Glioma is a potentially fatal neurological disorder with limited interventional treatment, despite extensive research over the past several decades. A research team led by Dr. Jung Chen, a former professor at Pennsylvania State University who now leads the Center for Brain Repair at Jinan University in China, has developed a novel gene therapy to reprogram glioma cells into functional neurons, shedding new light on treating glioma. . The work was published on Cancer Biology and Medicine On March 22nd, 2021
Glioma is a common malignant cancer that grows in the central nervous system. For patients with a type of acute glioma called glioblastoma, the average survival time is usually less than 15 months. Surgical removal followed by chemotherapy and / or radiotherapy is one of the main methods of treatment but has limited effectiveness. Several clinical trials are underway using immune cells engineered to target primary or recurrent glioma, but they still face serious hurdles to resolve.

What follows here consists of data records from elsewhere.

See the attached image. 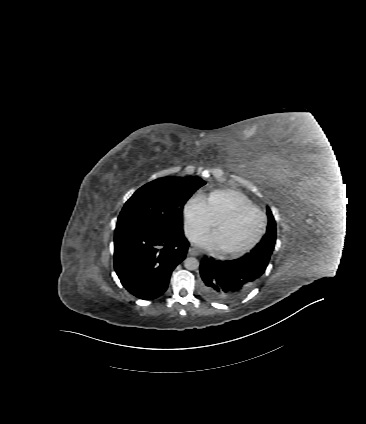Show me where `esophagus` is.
<instances>
[{
    "label": "esophagus",
    "mask_w": 366,
    "mask_h": 424,
    "mask_svg": "<svg viewBox=\"0 0 366 424\" xmlns=\"http://www.w3.org/2000/svg\"><path fill=\"white\" fill-rule=\"evenodd\" d=\"M188 253L191 256H199L200 255L199 251L196 248H193V247L189 248Z\"/></svg>",
    "instance_id": "34e87169"
}]
</instances>
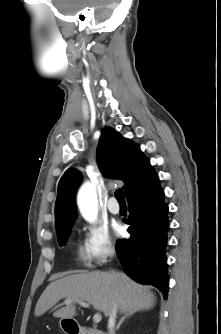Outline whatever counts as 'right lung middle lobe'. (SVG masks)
Wrapping results in <instances>:
<instances>
[{"mask_svg": "<svg viewBox=\"0 0 221 334\" xmlns=\"http://www.w3.org/2000/svg\"><path fill=\"white\" fill-rule=\"evenodd\" d=\"M70 226L57 232L58 242L60 245L65 244L69 236Z\"/></svg>", "mask_w": 221, "mask_h": 334, "instance_id": "obj_1", "label": "right lung middle lobe"}]
</instances>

Glioma results from aggressive proliferation of glial cells. Chen’s team previously published a series of work showing that endogenous glial cells in the brain can be converted directly into functional neurons after overexpression of neurotransmitter factors such as NeuroD1 and Dlx2. In this work, the team expanded their research from glial cells to glioma cells and discovered that neurotransmission factors can also efficiently convert glioma cells into neurons.

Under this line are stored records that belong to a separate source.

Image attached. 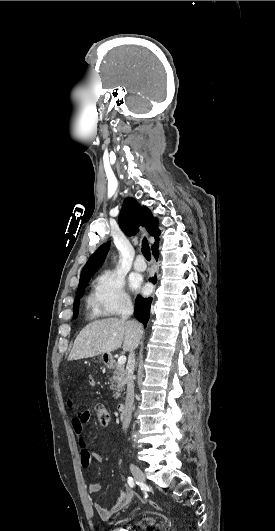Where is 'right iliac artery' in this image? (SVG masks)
<instances>
[{
	"label": "right iliac artery",
	"instance_id": "1",
	"mask_svg": "<svg viewBox=\"0 0 275 531\" xmlns=\"http://www.w3.org/2000/svg\"><path fill=\"white\" fill-rule=\"evenodd\" d=\"M128 484H129L130 487H132V488L134 487L135 481H134V479L132 477H128Z\"/></svg>",
	"mask_w": 275,
	"mask_h": 531
}]
</instances>
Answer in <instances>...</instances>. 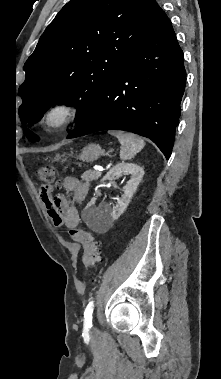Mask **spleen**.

Professor Chen commented: “Our cell-shifting therapy for glioma is completely unique and distinct from conventional cancer treatments that usually aim to kill cancer cells.” One of the main side effects of killing cancer cells is the inevitable collateral damage to normal cells. On the other hand, when we use gene therapy technology to convert glioma cells into nerve cells, the normal cells are slightly affected, “Professor Chen explained why they developed this new technology.
“Another important advantage of our gene therapy approach is that after the overexpression of a neurotransmitter factor (s) such as NeuroD1 or other transcription factors in glioma cells, glioma cells stop proliferating immediately before becoming neurons. This transcription factor-based gene therapy provides a new strategy to lengthen the time window for treatment by stopping the rapid spread of malignant glioma cells, ”added Dr. Chen Wang, first author of this work.

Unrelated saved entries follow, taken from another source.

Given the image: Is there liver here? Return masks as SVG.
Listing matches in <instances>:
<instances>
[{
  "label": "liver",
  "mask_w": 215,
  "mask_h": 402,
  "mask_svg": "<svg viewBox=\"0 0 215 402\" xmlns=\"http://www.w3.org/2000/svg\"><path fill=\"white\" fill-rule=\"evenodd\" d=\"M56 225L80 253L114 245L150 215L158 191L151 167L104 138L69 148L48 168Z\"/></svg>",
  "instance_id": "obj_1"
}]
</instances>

While Professor Chen and colleagues were excited about their new findings, they also acknowledged that this new technique for treating glioma with transcription factor-based gene therapy is still in infancy. Several technical issues have yet to be considered, such as developing a safe viral delivery system, targeting glioma cells in a specific manner, and potential side effects caused by neurotransmitter factors. They also plan to combine cell diversion therapy with other interventions to achieve synergistic effects for treating glioma.
In addition to Professor Chen and Dr. Wang, other contributors to this work include Dr. Zivi Bai, Asma Hussain, and Yuting Bay from Pennsylvania. This work was supported by the Charles H. “Skip” Smith Endowment Fund of Professor Chen.